El hombre tenía unos meses haciendo esta rutina y todos los lugareños decían no conocerlo, pero la verdad, es que su aspecto era intimidante, por lo que nadie se atrevía a preguntarle algo que lo fuera a incomodar. Y es que aquel hombre, solo con su forma de expresarse y verse, podía intimidar a todos los que se solía encontrar.

Un día, como de costumbre, entró al lugar y al querer ocupar su asiento, se percató de que alguien más lo ocupaba. Se acercó por la espalda y disposo a tocar el hombro de la persona, quien al voltearse, dejó ver que se trataba de otro visitante quien, como él, no pertenecía a ese lugar.
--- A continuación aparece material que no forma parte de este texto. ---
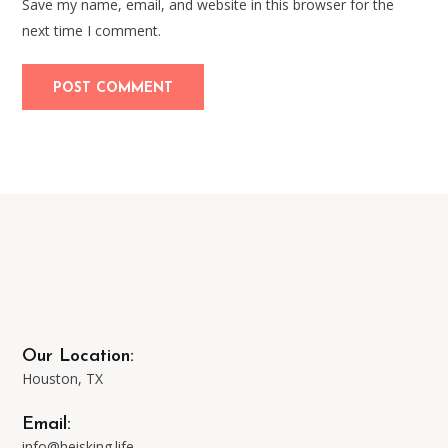
Save my name, email, and website in this browser for the
next time I comment.
Our Location:
Houston, TX
Email:
info@heisking.life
Sin mediar palabra, decidió ocupar otro sitio. Todos presenciaron el hecho sin entender nada, hasta que de nuevo se acercó para socializar.

Todos estaban expectantes y se vieron sorprendidos al mirar que de repente los dos hombres se abrazaron, dando a entender que se conocían y apreciaban. Lo más loco de todo, es que después cada uno se fue del lugar sin decir palabra.

La única moraleja que se puede sacar de esto, es que no debes pretender que conoces a alguien cuando solo has visto quien es en el exterior. Los tesoros son como los abrazos, no se le dan a cualquiera, aunque a veces estos pueden hacer la diferencia.